Zeiger
Daily Stormer
February 16, 2017
Thanks, Bullsh!t man, I’ll keep that in mind next time I read The Guardian.
These people are really getting desperate.
After banning National Action, the cucked British government probably thought their troubles were winding down. But obviously, the power of nationalism is only gaining traction as our message spreads over these tubes.
So now they’re spending a small fortune to try to beat us on our own battlefield: internet memes.
Nationalist propaganda has moved into the mainstream. Breitbart News, the far-right outlet once led by Donald Trump’s chief strategist Steve Bannon, is launching new sites in Germany and France. Breitbart London has already launched, and a cursory glance at its front page shows stories pushing three simple messages: migrants are bad; Muslims are bad; the EU is bad.
Can anyone really argue that Moslems are good though? Good at what? Raping women and blowing up buses?
And are migrants goods for anything else than leeching off of the native population, or (at best) stealing our jobs?
And let’s not even get into the EU.
The EU is like a really lame and boring Hydra, except run by Jews. Come to think of it, it’s not like Hydra at all. How awful.
In light of the spread of far-right bigotry and misinformation, Theresa May’s government has launched a campaign to fight back. As part of a £60m government project, the advertising group M&C Saatchi will be tasked with combating the increasingly widespread influence and propaganda of the so-called “alt-right”. The Home Office put out a statement on the day the new campaign was reported: “This government is determined to challenge extremism in all its forms including the evil of far-right extremism and the terrible damage it can cause to individuals, families and communities.”
60 million pounds? I couldn’t think of any way public funds could be better allocated than giving them to advertising Jews in order to brainwash the population into accepting their own destruction. Bravo.
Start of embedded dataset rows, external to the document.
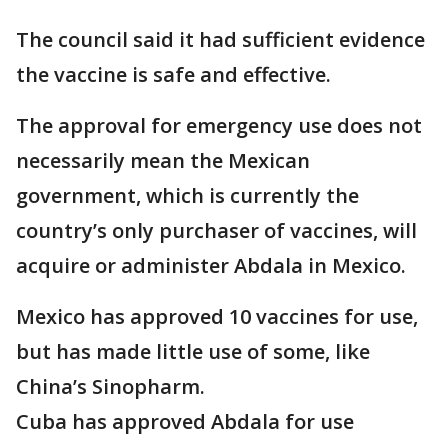
The council said it had sufficient evidence
the vaccine is safe and effective.
The approval for emergency use does not
necessarily mean the Mexican
government, which is currently the
country’s only purchaser of vaccines, will
acquire or administer Abdala in Mexico.
Mexico has approved 10 vaccines for use,
but has made little use of some, like
China’s Sinopharm.
Cuba has approved Abdala for use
The Saatchi team are past masters at taking complex political ideas and boiling them down to bold, concise messages. Maurice Saatchi calls it a “brutal simplicity of thought”. It has served the agency, and the Tories, extremely well. Posters such as 1978’s “Labour Isn’t Working”, 1992’s “Double Whammy” and 2015’s image of a subservient Ed Miliband tucked into Alex Salmond’s breast pocket shaped debate and defined campaigns.
The most insulting part of all this is that they think these Saatchi Kikes are even remotely at a level to compete with us in our mastery of memes.
They’re in for a rude awakening.
This feels like kicking a baby. A Jewish baby. So it’s not so bad.
Just the thought of having these losers pouring over gigabytes of /pol/ memes to try and “figure us out” is hilarious, especially since it’s doomed to fail.
A major difference between us and the left is that we understand our enemy perfectly, while they don’t have the faintest clue about how we think. They’re incapable of understanding things like truth, justice and honor – that’s why they’re leftists. But this also means that all their efforts at “memes” are doomed to be ridiculous and soul-less imitations.